Lyft sends a weekly summary email. I usually get mine on Friday afternoon.  So, check your inbox/spam.


----------



## Fozzie (Aug 11, 2018)

Lyft sends a weekly email on Friday with general "feedback." It looks like this:


----------



## welikecamping (Nov 27, 2018)

Personally, I think the feedback is worthless. While I have received several 4 stars, I've never received any comments that indicate why I got less than five. I think that if a passenger reviews less than 5, then they should be required to provide a reason, otherwise, and for those that care enough, how can you improve if you don't know what is wrong?


----------



## Jtmoney55 (Mar 13, 2019)

Pax Collector said:


> What is this "Evaluation" you speak of?
> 
> Go to your driver dashboard. You might find an answer.


Thank you


----------



## Fozzie (Aug 11, 2018)

welikecamping said:


> Personally, I think the feedback is worthless. While I have received several 4 stars, I've never received any comments that indicate why I got less than five. I think that if a passenger reviews less than 5, then they should be required to provide a reason, otherwise, and for those that care enough, how can you improve if you don't know what is wrong?
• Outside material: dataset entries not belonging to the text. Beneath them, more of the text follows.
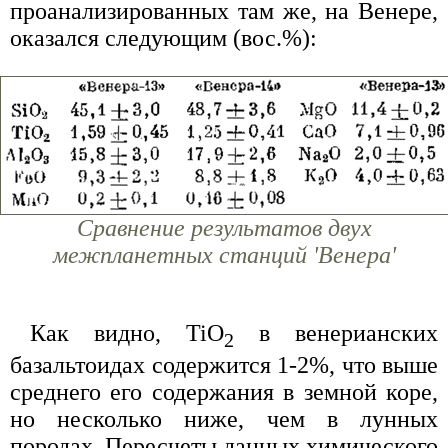
проанализированных там же, на Венере,
оказался следующим (вос.%):
Сравнение результатов двух
межпланетных станций 'Венера'
Как видно, TiO
в венерианских
2
базальтоидах содержится 1-2%, что выше
среднего его содержания в земной коре,
но несколько ниже, чем в лунных
породах. Пересчеты данных химического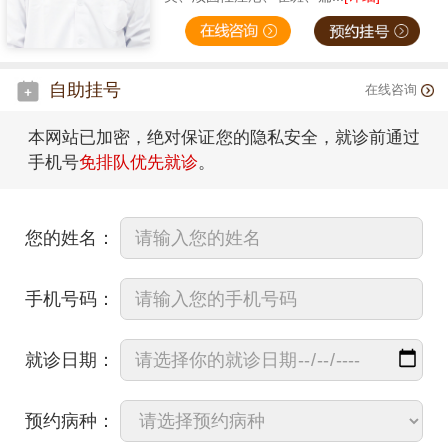
自助挂号
在线咨询
本网站已加密，绝对保证您的隐私安全，就诊前通过
手机号
免排队优先就诊
。
您的姓名：
手机号码：
就诊日期：
预约病种：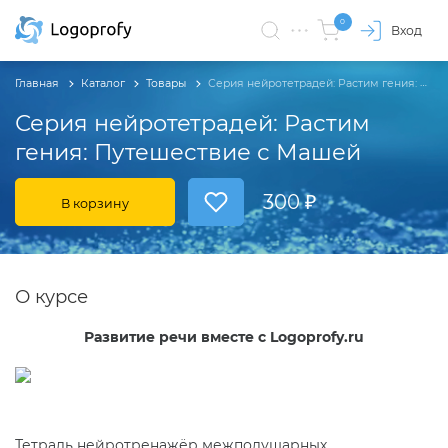
0
Вход
Главная
Каталог
Товары
Серия нейротетрадей: Растим гения: Путешествие с Машей
Серия нейротетрадей: Растим
гения: Путешествие с Машей
300 ₽
В корзину
О курсе
Развитие речи вместе с Logoprofy.ru
Тетрадь нейротренажёр межполушарных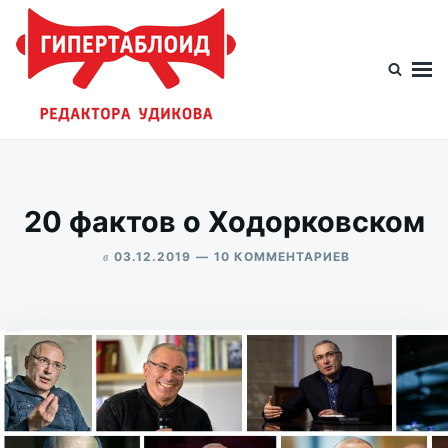
Перейти
Искать:
к
содержимому
Гипертаблоид редактора Удикова
Фотоблог человека мира
20 фактов о Ходорковском
в
К
03.12.2019
10 КОММЕНТАРИЕВ
ЗАПИСИ
ALEKSANDR
20
UDIKOV
ФАКТОВ
О
ХОДОРКОВС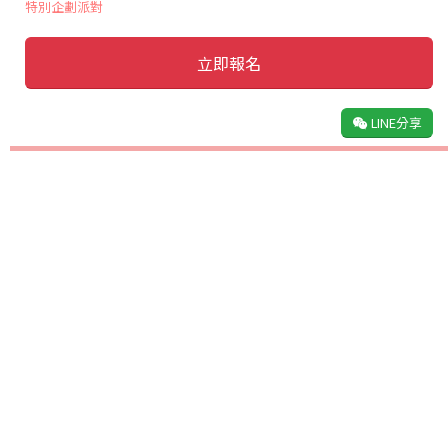
特別企劃派對
立即報名
LINE分享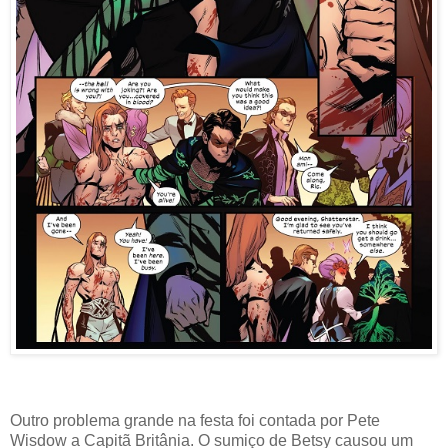
Outro problema grande na festa foi contada por Pete
Wisdow a Capitã Britânia. O sumiço de Betsy causou um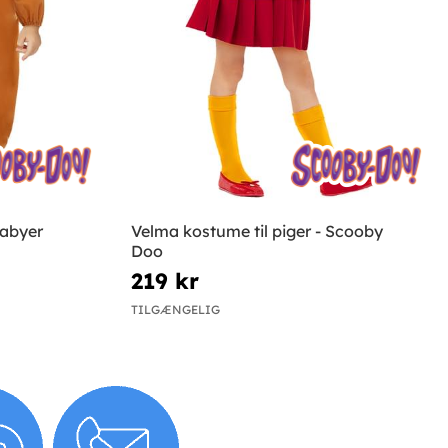
babyer
Velma kostume til piger - Scooby
Doo
219 kr
TILGÆNGELIG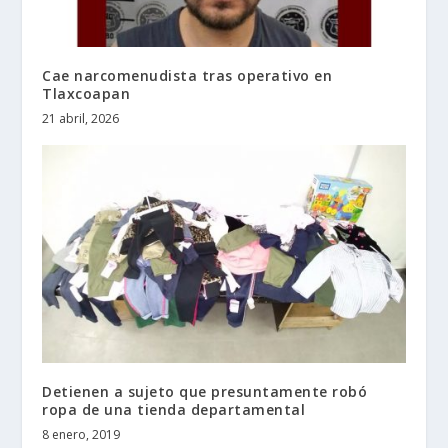
Cae narcomenudista tras operativo en
Tlaxcoapan
21 abril, 2026
Detienen a sujeto que presuntamente robó
ropa de una tienda departamental
8 enero, 2019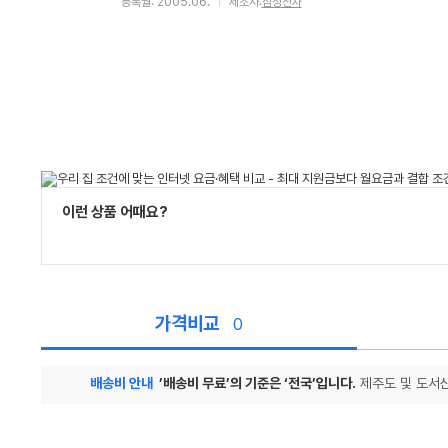
등록월: 2005.06.
제조사:
삼성전자
이런 상품 어때요?
가격비교
0
배송비 안내
’배송비 무료’의 기준은 ‘전국’입니다.
제주도 및 도서산
가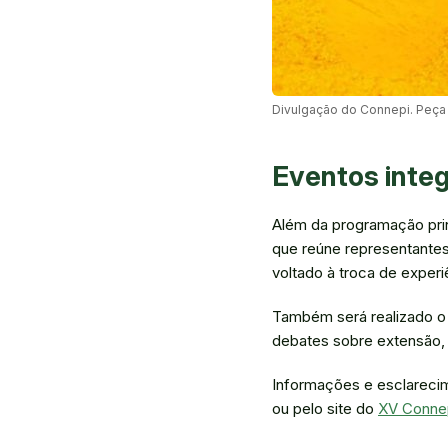
Divulgação do Connepi. Peça 
Eventos inte
Além da programação prin
que reúne representantes
voltado à troca de experi
Também será realizado o
debates sobre extensão, 
Informações e esclareci
ou pelo site do
XV Connep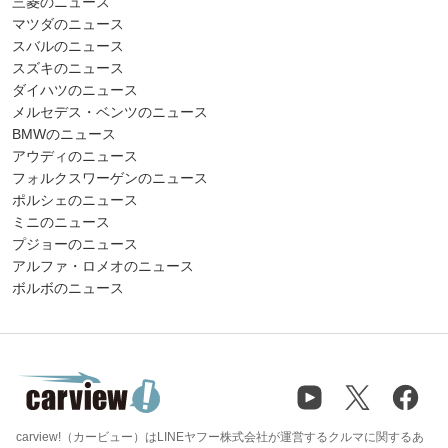
三菱のニュース
マツダのニュース
スバルのニュース
スズキのニュース
ダイハツのニュース
メルセデス・ベンツのニュース
BMWのニュース
アウディのニュース
フォルクスワーゲンのニュース
ポルシェのニュース
ミニのニュース
プジョーのニュース
アルファ・ロメオのニュース
ボルボのニュース
carview!（カービュー）はLINEヤフー株式会社が運営するクルマに関するあ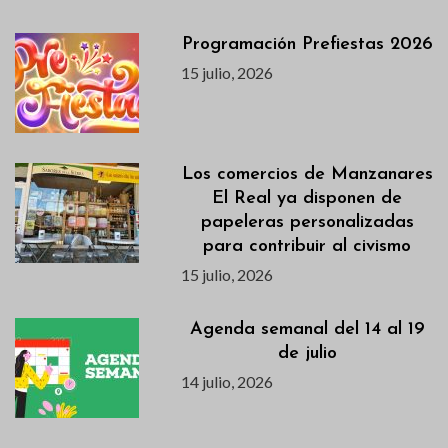
Programación Prefiestas 2026
15 julio, 2026
Los comercios de Manzanares
El Real ya disponen de
papeleras personalizadas
para contribuir al civismo
15 julio, 2026
Agenda semanal del 14 al 19
de julio
14 julio, 2026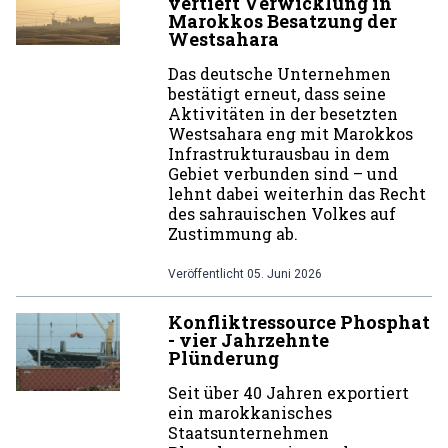
vertieft Verwicklung in
Marokkos Besatzung der
Westsahara
Das deutsche Unternehmen
bestätigt erneut, dass seine
Aktivitäten in der besetzten
Westsahara eng mit Marokkos
Infrastrukturausbau in dem
Gebiet verbunden sind – und
lehnt dabei weiterhin das Recht
des sahrauischen Volkes auf
Zustimmung ab.
Veröffentlicht
05. Juni 2026
Konfliktressource Phosphat
- vier Jahrzehnte
Plünderung
Seit über 40 Jahren exportiert
ein marokkanisches
Staatsunternehmen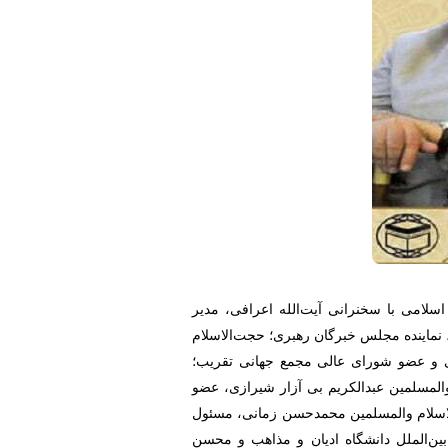
لامی با سخنرانی آیت‌الله اعرافی، مدیر
نماینده مجلس خبرگان رهبری؛ حجت‌الاسلام
ری و عضو شورای عالی مجمع جهانی تقریب؛
المسلمین عبدالکریم بی آزار شیرازی، عضو
لاسلام والمسلمین محمدحسن زمانی، مسئول
ین‌الملل دانشگاه ادیان و مذاهب و محسن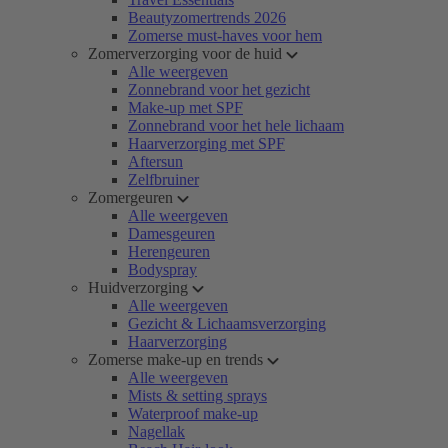
Beautyzomertrends 2026
Zomerse must-haves voor hem
Zomerverzorging voor de huid
Alle weergeven
Zonnebrand voor het gezicht
Make-up met SPF
Zonnebrand voor het hele lichaam
Haarverzorging met SPF
Aftersun
Zelfbruiner
Zomergeuren
Alle weergeven
Damesgeuren
Herengeuren
Bodyspray
Huidverzorging
Alle weergeven
Gezicht & Lichaamsverzorging
Haarverzorging
Zomerse make-up en trends
Alle weergeven
Mists & setting sprays
Waterproof make-up
Nagellak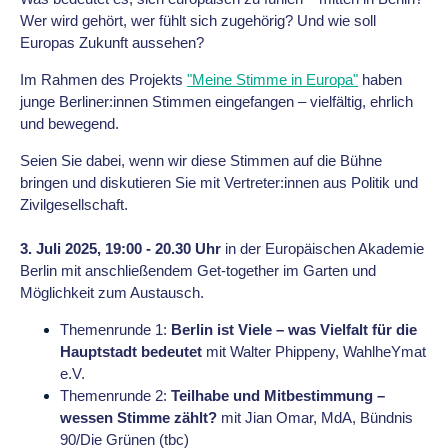
Wer wird gehört, wer fühlt sich zugehörig? Und wie soll
Europas Zukunft aussehen?
Im Rahmen des Projekts
"Meine Stimme in Europa"
haben
junge Berliner:innen Stimmen eingefangen – vielfältig, ehrlich
und bewegend.
Seien Sie dabei, wenn wir diese Stimmen auf die Bühne
bringen und diskutieren Sie mit Vertreter:innen aus Politik und
Zivilgesellschaft.
3. Juli 2025, 19:00 - 20.30 Uhr
in der Europäischen Akademie
Berlin mit anschließendem Get-together im Garten und
Möglichkeit zum Austausch.
Themenrunde 1:
Berlin ist Viele – was Vielfalt für die
Hauptstadt bedeutet
mit Walter Phippeny, WahlheYmat
e.V.
Themenrunde 2:
Teilhabe und Mitbestimmung –
wessen Stimme zählt?
mit Jian Omar, MdA, Bündnis
90/Die Grünen (tbc)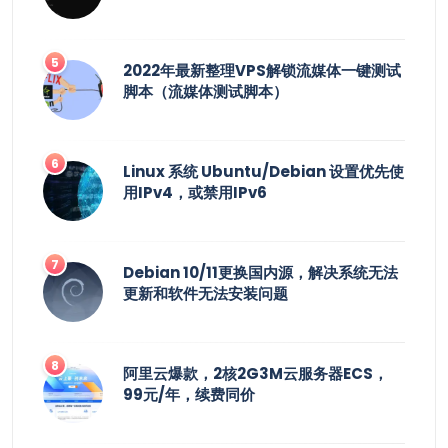
2022年最新整理VPS解锁流媒体一键测试
脚本（流媒体测试脚本）
Linux 系统 Ubuntu/Debian 设置优先使
用IPv4，或禁用IPv6
Debian 10/11更换国内源，解决系统无法
更新和软件无法安装问题
阿里云爆款，2核2G3M云服务器ECS，
99元/年，续费同价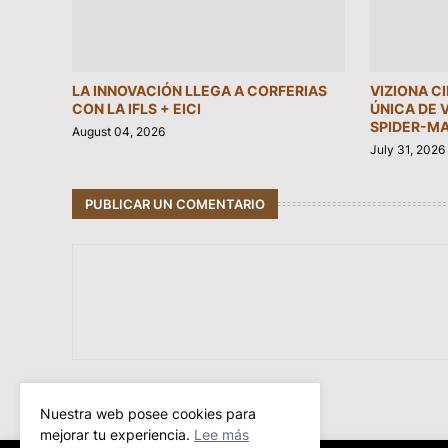
LA INNOVACIÓN LLEGA A CORFERIAS
VIZIONA C
CON LA IFLS + EICI
ÚNICA DE 
SPIDER-MA
August 04, 2026
July 31, 2026
PUBLICAR UN COMENTARIO
Artículo Anterior
Nuestra web posee cookies para
mejorar tu experiencia.
Lee más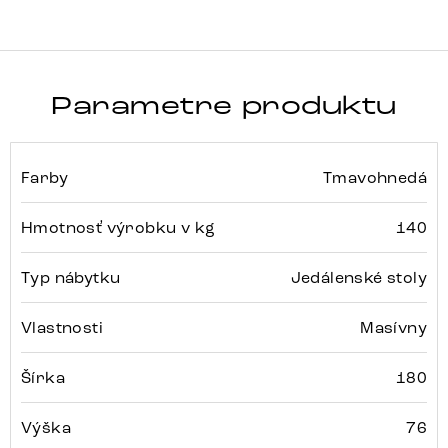
Parametre produktu
Farby
Tmavohnedá
Hmotnosť výrobku v kg
140
Typ nábytku
Jedálenské stoly
Vlastnosti
Masívny
Šírka
180
Výška
76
They do occasionally add "feedback," although usually only to address serious "concerns"


----------



## welikecamping (Nov 27, 2018)

1100+ rides, zero negative comments. Did get some nice compliments though I'd say the feedback Fozzie got is pretty good - something to be aware of in the future. I find myself sometimes muttering at the utter stupidity some drivers and people display. Thus far, any passengers paying attention were typically joining me in the "muttering"  Something I need to be more aware of though, as dealing with stupidity is part of the job and my passengers really should not have to deal with it or my commentary. In a previous existence, doing email/phone support, I would tend to cuss people and their stupidity profusely, although not during the contact, afterwards and sometimes in a closet.


----------



## Benjamin M (Jul 17, 2018)

Fozzie said:


> They do occasionally add "feedback," although usually only to address serious "concerns"
> View attachment 305060


Um, was this your report?


----------



## Fozzie (Aug 11, 2018)

Benjamin M said:


> Um, was this your report?


Yeah, but I denied the crying part.


----------



## Mista T (Aug 16, 2017)

"That lying *****, I wasnt crying, I was laughing!"


----------